Future List 2022: Young leaders worth watching
People & Places

Future List 2022: Young leaders worth watching

In addition to people with decades of experience on their resumes, the Future List shines a light on young leaders doing exceptional things. Here, we look at the backgrounds and ambitions of four people in Ottawa starting off on interesting ventures that are sure to enrich the fabric of our city.

Left: filmmaker Serena Manouchehri; right: Catherine Gingras is aiming to reduce food waste through her company, Noovie.

“Honestly, I didn’t really think it was real,” says 17-year-old Serena Manouchehri of her win at this year’s Indie Short Fest in Los Angeles.

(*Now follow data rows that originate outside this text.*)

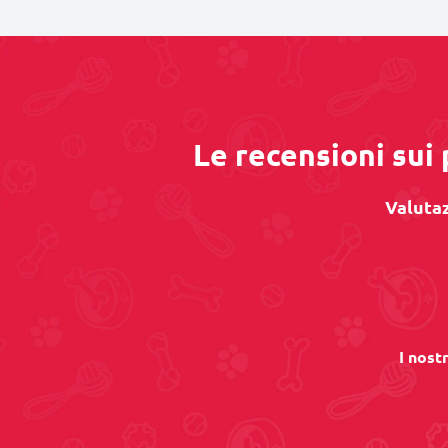
Le recensioni sui 
Valutaz
I nost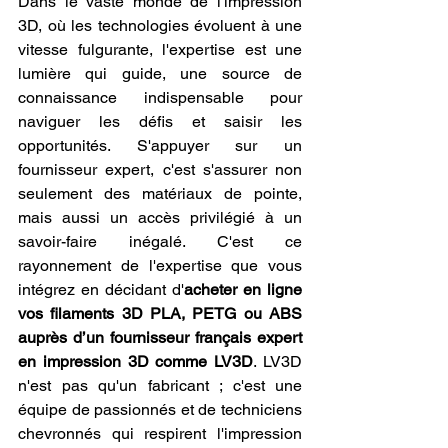
Dans le vaste monde de l'impression 
3D, où les technologies évoluent à une 
vitesse fulgurante, l'expertise est une 
lumière qui guide, une source de 
connaissance indispensable pour 
naviguer les défis et saisir les 
opportunités. S'appuyer sur un 
fournisseur expert, c'est s'assurer non 
seulement des matériaux de pointe, 
mais aussi un accès privilégié à un 
savoir-faire inégalé. C'est ce 
rayonnement de l'expertise que vous 
intégrez en décidant d'
acheter en ligne 
vos filaments 3D PLA, PETG ou ABS 
auprès d’un fournisseur français expert 
en impression 3D comme LV3D
. LV3D 
n'est pas qu'un fabricant ; c'est une 
équipe de passionnés et de techniciens 
chevronnés qui respirent l'impression 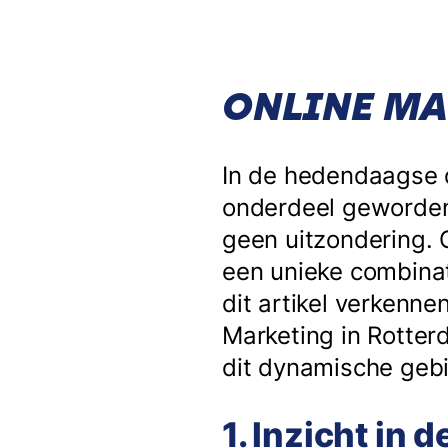
ONLINE MA
In de hedendaagse d
onderdeel geworden 
geen uitzondering. 
een unieke combinat
dit artikel verkenn
Marketing in Rotter
dit dynamische gebi
1. Inzicht in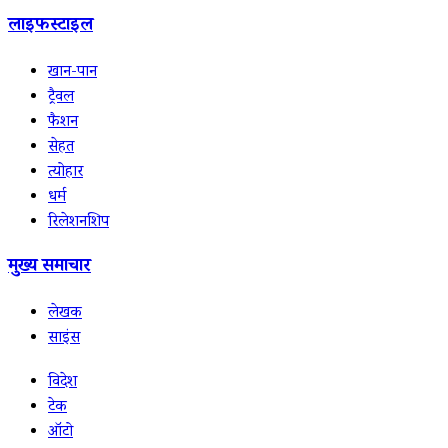
लाइफस्टाइल
खान-पान
ट्रैवल
फैशन
सेहत
त्योहार
धर्म
रिलेशनशिप
मुख्य समाचार
लेखक
साइंस
विदेश
टेक
ऑटो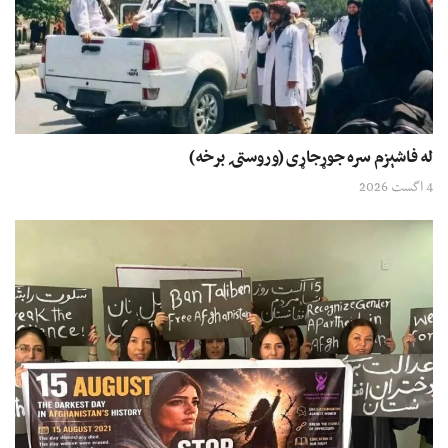
له فاشېزم سره جوړجاړی (وروستۍ برخه)
4 اگست 2026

Her 20-minute film, The Movie Theatre, was shot late last year in a variety of Ottawa locations including the Mayfair Theatre on Bank Street. As the scriptwriter and director, Manouchehri uses dream sequences to explore issues such as relationship anxiety and family turmoil.

“Close friends, behind closed doors, talk about that kind of stuff and open up. It’s really hard to hear sometimes,” she says.

The film relied mostly on volunteers, many of them from Nepean High School where Manouchehri is a grade 12 student. Her parents paid for a professional crew. Serena’s father, Ali Manouchehri, says the initial budget was only $2,500 but rose to $10,000. It paid off, as the buzz surrounding The Movie Theatre has already led to more opportunities – earlier this year, Bell Media hired her to direct four episodes of an upcoming television show called Teenage Fever.

“We take rescued fruit and vegetables that are imperfect, so they are not being bought in grocery stores, and we are revitalizing them,” says Catherine Gingras, a 20-year-old business student at the University of Ottawa. Her company, Noovie, produces sorbets and jams in small batches out of “rescued” produce. 

Gingras formed Noovie several years ago after reading a report that 58 per cent of food produced in Canada is thrown out every year in Canada. Most is tossed out before it even reaches the consumer. She’s setting out to convince farms and food distribution centres to trust her with their unwanted, but still nutritious, produce, and making plans to sell products such as sorbet and jelly at farmers markets and fairs.

Noovie is operating under the umbrella of Enactus, a global organization that encourages student entrepreneurship for social and environmental good. Earlier this year, Gingras was a runner up in the Enactus Canada National Competition.

“Food waste is an issue we try to tackle one sorbet at time, one jelly at a time,” she says.

Left: Environmental advocate Rae Landriau; right: Lucy Hempstead is a 21-year-old cyclist who won at the Canada Games in August 2021.

Rae Landriau’s passion for the natural world with their childhood in Bells Corners, near a wooded area of the Greenbelt. Now 23, Landriau is gaining recognition as an environmental researcher and educator.

“The biggest issue we are facing when it comes to climate change is the fact most people are so removed from the environment. We all live in a city, we don’t necessarily think about the trees being connected to water flowing. Educating people instills a love of the environment, because when you care about something you want to protect it.”

As a science student at the University of Ottawa, Landriau led three on-campus associations and had executive positions with seven others. Now pursuing a master’s degree in geography at Carleton University, they also work with the Jane Goodall Institute of Canada, Ocean Wise, and the United Nations Association of Canada. After founding Create Change Collective, an online portal for raising awareness of environmental issues, Landriau was named one of the top 30 under 30 by the North American Association for Environmental Education.

It has been a triumphant year for Lucy Hempstead. In August, the 21-year-old cyclist powered to a gold medal in the time trials at the Canada Summer Games.

Hempstead started competitive cycling two years ago after struggling with a wide variety of health problems including depression, anxiety, body dysmorphia, and physical injuries from previous athletic pursuits. Cycling, she says, has given her a new outlook on life. She has her sights set on the podium at next year’s national competition, the Canadian Road Championships.

“It’s definitely been a really nice outlet, doing sports competitively and not having it be a negative thing in my life,” she says.

Next year, Hempstead will travel to Spain to train for the 2023 racing season. She is mostly paying her own way by working at Kunstadt Cycling and PetSmart. A successful online fundraising drive has allowed her to keep riding a professional racing bicycle that was on loan from her former team.

Her dream is to compete in the 2024 Olympics in Paris.